Based on Beth Macy’s 2018 best selling nonfiction book, “Dopesick: Dealers, Doctors and the Drug company That Addicted America,” the Hulu series spans the past 25 years with different storylines that personalize a drug epidemic fueled by Purdue’s insidious behavior.

With different directors in the Dopesick mix--including Levinson, Strong, Riggen and Michael Cuesta--cinematographer Checco Varese played a key role in maintaining an overall visual continuity. Riggen observed that having the same DP throughout the episodes provided “a great safety net” for directors who want to retain the show’s big-picture visual feel while still having room to bring their filmmaking sensibilities to bear. “You can rely on his (Varese’s) style, taste and feeling,” said Riggen, to maintain a unifying visual consistency for the series.

Riggen and Varese have a close collaborative and personal bond. On the latter score, they are married. As a working couple, they have teamed on varied projects from the aforementioned pilot for Proven Innocent to the feature film The 33, the 2015 release which followed the extraordinary real-life survival story that captured the world’s attention five years earlier—the collapse of the Copiajo gold and copper mine in Chile and the miraculous rescue of all 33 miners after 69 days of being trapped below the earth’s surface under an enormous boulder twice the size of the Empire State Building. 

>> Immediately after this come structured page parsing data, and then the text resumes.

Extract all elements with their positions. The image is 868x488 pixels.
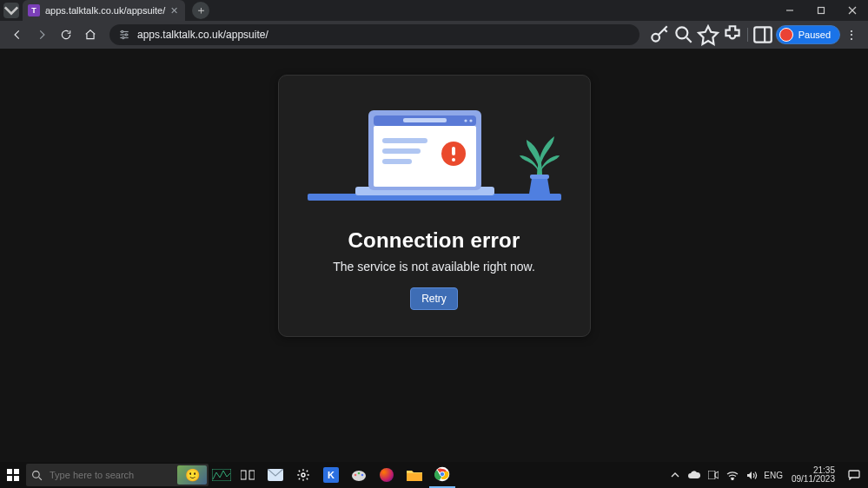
svg-rect-35 — [14, 476, 19, 481]
tab-favicon: T — [28, 4, 40, 16]
svg-rect-14 — [754, 27, 772, 42]
svg-rect-34 — [7, 476, 12, 481]
svg-marker-52 — [715, 472, 719, 478]
svg-point-11 — [676, 27, 687, 38]
svg-point-44 — [354, 474, 357, 477]
perf-meter-icon[interactable] — [212, 467, 231, 483]
bookmark-star-icon[interactable] — [697, 24, 719, 45]
home-button[interactable] — [80, 24, 101, 45]
error-illustration — [308, 100, 561, 204]
svg-rect-32 — [7, 469, 12, 474]
svg-point-10 — [652, 34, 659, 42]
toolbar-separator — [747, 28, 748, 42]
tray-language[interactable]: ENG — [764, 471, 783, 480]
tray-meet-icon[interactable] — [706, 471, 720, 479]
profile-chip[interactable]: Paused — [776, 25, 840, 44]
app-k-icon[interactable]: K — [318, 462, 344, 488]
search-highlight-thumb[interactable]: 🙂 — [177, 465, 207, 485]
tray-clock[interactable]: 21:35 09/11/2023 — [788, 466, 838, 485]
svg-line-12 — [686, 37, 691, 42]
page-viewport: Connection error The service is not avai… — [0, 49, 868, 462]
error-card: Connection error The service is not avai… — [278, 75, 591, 337]
svg-marker-13 — [699, 26, 718, 44]
tray-wifi-icon[interactable] — [726, 471, 739, 480]
back-button[interactable] — [7, 24, 28, 45]
tray-chevron-icon[interactable] — [668, 471, 682, 479]
password-key-icon[interactable] — [648, 24, 671, 45]
app-mail-icon[interactable] — [262, 462, 288, 488]
svg-rect-26 — [382, 159, 412, 164]
address-bar[interactable]: apps.talktalk.co.uk/appsuite/ — [109, 24, 639, 45]
svg-point-53 — [732, 478, 733, 480]
maximize-button[interactable] — [805, 0, 837, 21]
tray-onedrive-icon[interactable] — [687, 471, 701, 479]
app-file-explorer-icon[interactable] — [401, 462, 427, 488]
chrome-menu-icon[interactable]: ⋮ — [842, 28, 861, 42]
retry-button[interactable]: Retry — [410, 287, 458, 310]
app-circle-icon[interactable] — [374, 462, 400, 488]
app-settings-icon[interactable] — [290, 462, 316, 488]
start-button[interactable] — [0, 462, 26, 488]
toolbar-right-icons: Paused ⋮ — [648, 24, 861, 45]
tab-title: apps.talktalk.co.uk/appsuite/ — [45, 5, 165, 16]
svg-rect-55 — [849, 471, 859, 478]
system-tray: ENG 21:35 09/11/2023 — [668, 462, 868, 488]
browser-toolbar: apps.talktalk.co.uk/appsuite/ Paused ⋮ — [0, 21, 868, 49]
browser-title-bar: T apps.talktalk.co.uk/appsuite/ ✕ ＋ — [0, 0, 868, 21]
tab-search-dropdown-icon[interactable] — [3, 3, 19, 18]
windows-taskbar: 🙂 K ENG — [0, 462, 868, 488]
taskview-icon[interactable] — [235, 462, 261, 488]
extensions-icon[interactable] — [721, 24, 744, 45]
svg-point-36 — [33, 471, 40, 478]
svg-point-46 — [361, 474, 364, 477]
svg-rect-39 — [241, 471, 246, 479]
reload-button[interactable] — [56, 24, 76, 45]
side-panel-icon[interactable] — [752, 24, 774, 45]
svg-point-9 — [123, 36, 124, 38]
svg-point-42 — [301, 473, 305, 477]
svg-rect-24 — [382, 138, 427, 143]
svg-rect-25 — [382, 148, 421, 154]
svg-point-22 — [469, 119, 472, 122]
profile-label: Paused — [798, 30, 831, 40]
svg-rect-47 — [407, 473, 422, 481]
svg-point-7 — [122, 30, 123, 32]
taskbar-pinned-apps: K — [235, 462, 455, 488]
tab-strip: T apps.talktalk.co.uk/appsuite/ ✕ ＋ — [0, 0, 209, 21]
site-settings-icon[interactable] — [118, 29, 130, 41]
new-tab-button[interactable]: ＋ — [192, 2, 209, 19]
svg-rect-28 — [452, 147, 455, 155]
tray-date: 09/11/2023 — [792, 475, 835, 485]
url-text: apps.talktalk.co.uk/appsuite/ — [137, 29, 268, 41]
svg-marker-54 — [747, 472, 752, 479]
forward-button[interactable] — [31, 24, 52, 45]
svg-rect-29 — [452, 158, 455, 162]
svg-rect-31 — [530, 175, 549, 179]
search-icon — [31, 470, 43, 481]
tab-close-icon[interactable]: ✕ — [170, 5, 178, 16]
svg-rect-51 — [708, 471, 715, 479]
svg-point-45 — [358, 472, 361, 475]
svg-rect-40 — [249, 471, 255, 479]
close-window-button[interactable] — [837, 0, 868, 21]
window-controls — [774, 0, 868, 21]
profile-avatar-icon — [779, 28, 793, 42]
svg-marker-30 — [529, 178, 550, 194]
tray-volume-icon[interactable] — [745, 471, 759, 480]
svg-line-37 — [39, 477, 42, 479]
browser-tab[interactable]: T apps.talktalk.co.uk/appsuite/ ✕ — [23, 0, 185, 21]
zoom-icon[interactable] — [673, 24, 695, 45]
error-message: The service is not available right now. — [333, 260, 535, 274]
svg-point-8 — [125, 34, 127, 36]
app-chrome-icon[interactable] — [429, 462, 455, 488]
taskbar-search[interactable]: 🙂 — [26, 464, 209, 486]
svg-rect-33 — [14, 469, 19, 474]
svg-point-21 — [464, 119, 467, 122]
svg-rect-20 — [403, 118, 447, 122]
minimize-button[interactable] — [774, 0, 805, 21]
app-paint-icon[interactable] — [346, 462, 372, 488]
error-heading: Connection error — [348, 228, 520, 253]
tray-notifications-icon[interactable] — [844, 462, 865, 488]
svg-rect-1 — [818, 8, 825, 14]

Perhaps the biggest challenge posed by the two Dopesick episodes that she directed was shooting in the midst of the COVID pandemic. Riggen described the experience as being in an ongoing “experimental mode” to figure out how to best keep people safe while getting the work done. “We were one of the very first shows that went on to shoot during the pandemic,” she related, noting that mask and shield wearing was required, with air being blasted through the set. This made for a noisy environment which made it difficult at times to hear one another. “Directing is about whispering into an actor’s ear. We couldn’t do that during COVID.”

Riggen added, “I’ve been a director for many years. I had never been on a set when I was not able to see anybody’s face or to show anybody my face.” For her, a smile and facial gestures--which normally convey important parts of her direction--could not come into play.

But she and her compatriots learned how to adapt, motivated by a sense of purpose. “We were on a mission with this story, bringing it to the attention of the world.”

Riggen harbors hope that the series will both spark and contribute to conversations about the issues involved. “I’m going to have my daughter of 14 watch the show,” said Riggen who affirmed it is vital that young people be conscious of what is happening, the risks involved and the tragic consequences that can result.